Sunday, October 27, 2013
Strange and Wondrous: Prints of India from the Robert J. Del Bonta Collection
When: through January 5, 2014
This one room exhibit is a nice accompaniment to the yoga show, as it deals with art about India, specifically with Western impressions of India. The more global travel increased and the more Europeans and Americans were able to travel to India, the greater grew the interest in this country and its culture. Increased travel brought a greater knowledge of Indian culture, but also increased the opportunity for stereotyped views to proliferate.

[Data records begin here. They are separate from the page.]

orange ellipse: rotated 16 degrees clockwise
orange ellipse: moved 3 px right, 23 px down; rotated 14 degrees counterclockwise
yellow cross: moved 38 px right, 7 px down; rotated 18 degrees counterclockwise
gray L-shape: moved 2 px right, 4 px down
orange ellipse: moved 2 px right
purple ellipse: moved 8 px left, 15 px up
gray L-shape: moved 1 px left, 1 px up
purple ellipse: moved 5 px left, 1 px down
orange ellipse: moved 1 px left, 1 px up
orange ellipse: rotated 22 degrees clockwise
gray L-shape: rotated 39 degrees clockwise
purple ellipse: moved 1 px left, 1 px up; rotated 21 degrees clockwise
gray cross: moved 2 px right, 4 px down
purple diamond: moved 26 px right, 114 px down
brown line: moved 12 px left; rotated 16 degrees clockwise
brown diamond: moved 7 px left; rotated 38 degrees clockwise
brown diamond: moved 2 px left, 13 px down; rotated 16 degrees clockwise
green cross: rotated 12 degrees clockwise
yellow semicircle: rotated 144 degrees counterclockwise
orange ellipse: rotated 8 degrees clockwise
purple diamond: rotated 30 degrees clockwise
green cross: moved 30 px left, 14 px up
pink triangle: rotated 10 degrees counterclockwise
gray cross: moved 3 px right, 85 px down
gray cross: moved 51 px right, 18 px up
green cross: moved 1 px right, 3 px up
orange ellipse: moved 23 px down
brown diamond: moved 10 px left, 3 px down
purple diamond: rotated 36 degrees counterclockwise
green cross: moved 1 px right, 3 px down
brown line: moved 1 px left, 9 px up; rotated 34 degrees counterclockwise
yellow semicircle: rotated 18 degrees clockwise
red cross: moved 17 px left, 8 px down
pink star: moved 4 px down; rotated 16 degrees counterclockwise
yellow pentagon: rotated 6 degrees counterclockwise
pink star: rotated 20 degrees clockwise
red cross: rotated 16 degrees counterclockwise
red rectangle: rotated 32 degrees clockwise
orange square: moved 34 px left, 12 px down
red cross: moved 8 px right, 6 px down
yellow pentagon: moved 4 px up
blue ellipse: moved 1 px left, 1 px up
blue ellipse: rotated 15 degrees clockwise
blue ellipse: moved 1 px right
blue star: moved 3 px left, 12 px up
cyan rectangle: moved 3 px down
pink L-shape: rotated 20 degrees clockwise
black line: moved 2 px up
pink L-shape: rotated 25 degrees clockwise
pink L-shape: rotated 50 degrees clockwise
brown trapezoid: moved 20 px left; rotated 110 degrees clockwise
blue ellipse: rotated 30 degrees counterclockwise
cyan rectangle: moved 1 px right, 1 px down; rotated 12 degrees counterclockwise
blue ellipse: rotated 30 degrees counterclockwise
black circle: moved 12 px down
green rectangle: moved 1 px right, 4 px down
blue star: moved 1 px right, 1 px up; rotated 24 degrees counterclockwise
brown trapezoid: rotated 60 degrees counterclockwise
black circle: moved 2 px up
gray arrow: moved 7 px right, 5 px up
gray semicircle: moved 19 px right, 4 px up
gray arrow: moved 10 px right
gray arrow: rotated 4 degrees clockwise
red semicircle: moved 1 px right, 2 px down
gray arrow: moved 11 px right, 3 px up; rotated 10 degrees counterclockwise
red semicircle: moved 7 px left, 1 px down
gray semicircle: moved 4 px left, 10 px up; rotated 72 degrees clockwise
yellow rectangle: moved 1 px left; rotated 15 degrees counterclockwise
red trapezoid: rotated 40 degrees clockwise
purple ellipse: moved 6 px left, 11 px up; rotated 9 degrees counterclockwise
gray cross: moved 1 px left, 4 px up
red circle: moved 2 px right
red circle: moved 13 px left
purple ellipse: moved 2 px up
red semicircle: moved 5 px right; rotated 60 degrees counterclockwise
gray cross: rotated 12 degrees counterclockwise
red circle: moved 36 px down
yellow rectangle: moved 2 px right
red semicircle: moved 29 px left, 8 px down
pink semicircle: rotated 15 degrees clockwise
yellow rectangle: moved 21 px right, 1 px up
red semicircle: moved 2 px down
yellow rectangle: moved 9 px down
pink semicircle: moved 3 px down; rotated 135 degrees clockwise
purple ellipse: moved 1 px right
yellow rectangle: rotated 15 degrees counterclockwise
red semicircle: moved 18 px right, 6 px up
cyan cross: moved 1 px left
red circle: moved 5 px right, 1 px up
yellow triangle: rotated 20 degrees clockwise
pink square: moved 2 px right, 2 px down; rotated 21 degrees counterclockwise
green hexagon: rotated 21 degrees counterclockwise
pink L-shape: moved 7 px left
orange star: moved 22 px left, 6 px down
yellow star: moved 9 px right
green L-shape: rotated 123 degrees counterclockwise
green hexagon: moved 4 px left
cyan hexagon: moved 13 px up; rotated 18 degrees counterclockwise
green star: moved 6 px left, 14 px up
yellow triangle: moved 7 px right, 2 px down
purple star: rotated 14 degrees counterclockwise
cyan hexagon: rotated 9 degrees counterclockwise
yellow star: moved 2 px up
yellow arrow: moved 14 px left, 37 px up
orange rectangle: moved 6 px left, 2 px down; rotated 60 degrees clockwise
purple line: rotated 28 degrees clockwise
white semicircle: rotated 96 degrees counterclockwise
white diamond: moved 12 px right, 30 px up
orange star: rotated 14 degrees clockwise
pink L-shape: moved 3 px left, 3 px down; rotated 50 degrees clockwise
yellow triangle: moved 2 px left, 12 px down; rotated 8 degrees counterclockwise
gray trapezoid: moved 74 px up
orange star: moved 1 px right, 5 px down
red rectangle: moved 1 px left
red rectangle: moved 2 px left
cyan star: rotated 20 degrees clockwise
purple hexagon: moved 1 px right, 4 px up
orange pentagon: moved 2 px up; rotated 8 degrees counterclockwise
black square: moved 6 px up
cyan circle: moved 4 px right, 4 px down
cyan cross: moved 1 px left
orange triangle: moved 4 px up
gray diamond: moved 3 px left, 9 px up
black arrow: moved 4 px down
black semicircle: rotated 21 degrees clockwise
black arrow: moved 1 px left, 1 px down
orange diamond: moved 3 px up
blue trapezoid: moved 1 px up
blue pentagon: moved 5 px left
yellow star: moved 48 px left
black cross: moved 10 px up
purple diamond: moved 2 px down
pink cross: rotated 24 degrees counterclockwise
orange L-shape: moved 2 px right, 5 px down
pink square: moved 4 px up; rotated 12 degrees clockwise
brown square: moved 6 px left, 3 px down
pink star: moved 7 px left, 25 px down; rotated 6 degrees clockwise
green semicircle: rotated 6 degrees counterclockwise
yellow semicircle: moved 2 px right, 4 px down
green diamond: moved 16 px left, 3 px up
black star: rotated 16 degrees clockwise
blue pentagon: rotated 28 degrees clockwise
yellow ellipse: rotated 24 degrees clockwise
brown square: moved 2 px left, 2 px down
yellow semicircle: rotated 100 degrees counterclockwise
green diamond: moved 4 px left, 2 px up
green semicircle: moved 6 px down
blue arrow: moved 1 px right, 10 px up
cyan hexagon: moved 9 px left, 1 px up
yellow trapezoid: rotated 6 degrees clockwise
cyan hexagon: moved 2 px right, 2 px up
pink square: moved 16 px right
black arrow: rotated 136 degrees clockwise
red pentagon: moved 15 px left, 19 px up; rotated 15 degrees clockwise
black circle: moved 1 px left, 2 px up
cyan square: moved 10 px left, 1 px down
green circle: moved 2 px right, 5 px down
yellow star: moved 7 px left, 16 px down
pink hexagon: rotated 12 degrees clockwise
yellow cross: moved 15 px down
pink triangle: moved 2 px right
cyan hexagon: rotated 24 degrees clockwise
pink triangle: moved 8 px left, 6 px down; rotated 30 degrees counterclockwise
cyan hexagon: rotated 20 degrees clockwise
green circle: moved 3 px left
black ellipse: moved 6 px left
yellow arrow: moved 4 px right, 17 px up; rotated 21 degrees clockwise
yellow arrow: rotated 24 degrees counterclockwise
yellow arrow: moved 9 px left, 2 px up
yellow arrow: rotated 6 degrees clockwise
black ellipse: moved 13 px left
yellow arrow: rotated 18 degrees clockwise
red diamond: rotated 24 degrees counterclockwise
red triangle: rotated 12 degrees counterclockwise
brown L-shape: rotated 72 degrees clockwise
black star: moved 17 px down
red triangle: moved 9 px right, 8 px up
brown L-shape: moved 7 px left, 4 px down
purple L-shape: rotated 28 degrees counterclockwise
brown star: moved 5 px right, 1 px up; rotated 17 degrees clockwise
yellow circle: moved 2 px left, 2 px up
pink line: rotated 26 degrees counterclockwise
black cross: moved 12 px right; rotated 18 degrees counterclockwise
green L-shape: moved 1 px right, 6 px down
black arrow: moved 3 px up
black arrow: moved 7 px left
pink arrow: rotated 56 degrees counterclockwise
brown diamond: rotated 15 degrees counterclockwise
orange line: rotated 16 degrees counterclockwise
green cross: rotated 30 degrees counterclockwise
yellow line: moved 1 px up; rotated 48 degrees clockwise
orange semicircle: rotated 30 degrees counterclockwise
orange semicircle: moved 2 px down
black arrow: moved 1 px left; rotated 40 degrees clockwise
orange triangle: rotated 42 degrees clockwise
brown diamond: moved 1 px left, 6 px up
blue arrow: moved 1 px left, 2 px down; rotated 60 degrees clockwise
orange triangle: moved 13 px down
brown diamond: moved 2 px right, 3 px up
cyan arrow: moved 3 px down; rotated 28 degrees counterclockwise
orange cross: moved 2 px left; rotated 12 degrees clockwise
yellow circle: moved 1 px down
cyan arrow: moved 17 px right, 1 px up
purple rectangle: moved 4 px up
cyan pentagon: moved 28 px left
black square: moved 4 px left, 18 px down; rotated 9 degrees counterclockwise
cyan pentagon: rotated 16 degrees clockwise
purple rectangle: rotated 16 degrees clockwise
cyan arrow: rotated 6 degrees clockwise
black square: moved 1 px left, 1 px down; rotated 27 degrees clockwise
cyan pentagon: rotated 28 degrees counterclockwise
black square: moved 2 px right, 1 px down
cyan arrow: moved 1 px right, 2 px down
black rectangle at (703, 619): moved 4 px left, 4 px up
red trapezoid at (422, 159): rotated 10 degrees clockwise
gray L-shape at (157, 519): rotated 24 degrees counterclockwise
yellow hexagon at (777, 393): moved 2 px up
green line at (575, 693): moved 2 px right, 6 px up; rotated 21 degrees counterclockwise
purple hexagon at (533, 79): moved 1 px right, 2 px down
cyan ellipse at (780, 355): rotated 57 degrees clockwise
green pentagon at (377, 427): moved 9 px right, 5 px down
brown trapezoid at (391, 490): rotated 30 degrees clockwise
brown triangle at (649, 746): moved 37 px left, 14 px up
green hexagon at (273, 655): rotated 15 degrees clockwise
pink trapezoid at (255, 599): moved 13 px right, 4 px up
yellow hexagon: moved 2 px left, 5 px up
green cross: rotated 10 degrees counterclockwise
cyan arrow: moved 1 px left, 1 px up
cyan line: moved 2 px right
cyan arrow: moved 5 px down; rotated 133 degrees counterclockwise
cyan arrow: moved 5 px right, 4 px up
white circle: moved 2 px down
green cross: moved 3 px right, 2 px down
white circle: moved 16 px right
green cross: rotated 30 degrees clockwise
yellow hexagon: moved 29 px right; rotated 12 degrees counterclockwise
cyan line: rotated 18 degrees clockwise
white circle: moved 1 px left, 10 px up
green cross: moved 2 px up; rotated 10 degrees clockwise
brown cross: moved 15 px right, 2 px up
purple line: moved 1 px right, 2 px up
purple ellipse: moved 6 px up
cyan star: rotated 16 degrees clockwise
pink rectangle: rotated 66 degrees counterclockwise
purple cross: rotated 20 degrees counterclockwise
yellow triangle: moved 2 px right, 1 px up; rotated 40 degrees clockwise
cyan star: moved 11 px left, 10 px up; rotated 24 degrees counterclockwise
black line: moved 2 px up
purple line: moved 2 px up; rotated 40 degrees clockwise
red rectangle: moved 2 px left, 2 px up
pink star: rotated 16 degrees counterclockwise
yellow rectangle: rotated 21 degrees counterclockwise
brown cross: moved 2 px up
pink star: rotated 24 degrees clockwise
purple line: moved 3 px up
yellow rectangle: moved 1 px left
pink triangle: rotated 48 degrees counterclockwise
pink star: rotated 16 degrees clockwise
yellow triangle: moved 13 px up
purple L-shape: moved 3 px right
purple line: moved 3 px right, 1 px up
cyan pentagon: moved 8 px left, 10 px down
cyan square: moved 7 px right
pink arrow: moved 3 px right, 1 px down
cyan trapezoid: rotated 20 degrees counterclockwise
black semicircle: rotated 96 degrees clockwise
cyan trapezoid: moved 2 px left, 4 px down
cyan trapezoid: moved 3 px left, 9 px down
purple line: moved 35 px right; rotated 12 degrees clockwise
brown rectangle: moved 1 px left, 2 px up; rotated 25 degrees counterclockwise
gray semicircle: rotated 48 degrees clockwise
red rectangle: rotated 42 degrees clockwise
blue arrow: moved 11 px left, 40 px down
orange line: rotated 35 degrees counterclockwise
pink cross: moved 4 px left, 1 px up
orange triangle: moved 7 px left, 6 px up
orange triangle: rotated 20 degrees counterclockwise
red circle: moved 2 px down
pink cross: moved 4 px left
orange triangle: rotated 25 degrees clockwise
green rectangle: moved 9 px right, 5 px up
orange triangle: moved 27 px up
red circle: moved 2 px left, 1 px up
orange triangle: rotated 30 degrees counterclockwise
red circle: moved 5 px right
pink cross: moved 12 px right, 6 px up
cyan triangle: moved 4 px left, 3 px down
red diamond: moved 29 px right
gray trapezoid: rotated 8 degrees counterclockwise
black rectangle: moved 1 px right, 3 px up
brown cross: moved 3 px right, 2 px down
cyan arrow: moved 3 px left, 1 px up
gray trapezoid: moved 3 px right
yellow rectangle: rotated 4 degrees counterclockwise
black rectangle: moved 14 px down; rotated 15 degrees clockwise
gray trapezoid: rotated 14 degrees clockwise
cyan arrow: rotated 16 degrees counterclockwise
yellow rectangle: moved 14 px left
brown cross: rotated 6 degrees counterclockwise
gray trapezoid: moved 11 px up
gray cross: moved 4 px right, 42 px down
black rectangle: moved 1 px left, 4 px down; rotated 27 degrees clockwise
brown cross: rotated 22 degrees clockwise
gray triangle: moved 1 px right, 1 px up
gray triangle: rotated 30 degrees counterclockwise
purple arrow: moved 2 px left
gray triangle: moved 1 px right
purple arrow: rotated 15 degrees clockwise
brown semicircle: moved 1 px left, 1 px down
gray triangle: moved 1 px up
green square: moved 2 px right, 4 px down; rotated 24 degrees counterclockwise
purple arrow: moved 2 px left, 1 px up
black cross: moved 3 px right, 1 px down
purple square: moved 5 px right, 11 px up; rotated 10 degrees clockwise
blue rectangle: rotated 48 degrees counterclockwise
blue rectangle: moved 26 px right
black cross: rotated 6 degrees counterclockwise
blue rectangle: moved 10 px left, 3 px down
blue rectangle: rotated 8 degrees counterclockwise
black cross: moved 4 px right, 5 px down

Just as the final part of the yoga exhibit demonstrated, negative views of Indian religious figures were everywhere - they were depicted as tricksters, among other things. Western observers didn't understand Indian religious practices, especially the aesthetics, who renounced society, and interpreted their actions through a Christian framework. These depictions began as early as 1675 and continued through the Victorian era.
For their part, Indians were unable to explain their culture or religious practices to Westerners, so the lack of understanding existed on both sides. Europeans and Americans tended to categorize Indians either as aesthetic saints or as criminals, with little middle ground. Eventually, they turned against the holy men, and viewed them with disgust, as vagabonds. Interestingly enough, this viewpoint came to the fore at the same time as they turned against vagrants in Britain itself. The British Raj also attempted to regulate religious ceremonies according to their own principles. All in all, a lack of understanding on both sides that fed on itself.
If you're thinking that the picture above is a Norman Rockwell, you're quite right. You can imagine my surprise to see this in a show about India. It was done during WWII and shows an American GI amazing a fakir with a rope trick of his own. This is one of the milder depictions of Indian holy men.
The show focuses on Western art about India, so I felt as if I wasn't learning much about India itself, but more about Western views of India.
Verdict: A nice addition to the yoga show - if you've got enough time, you could add this on to your visit.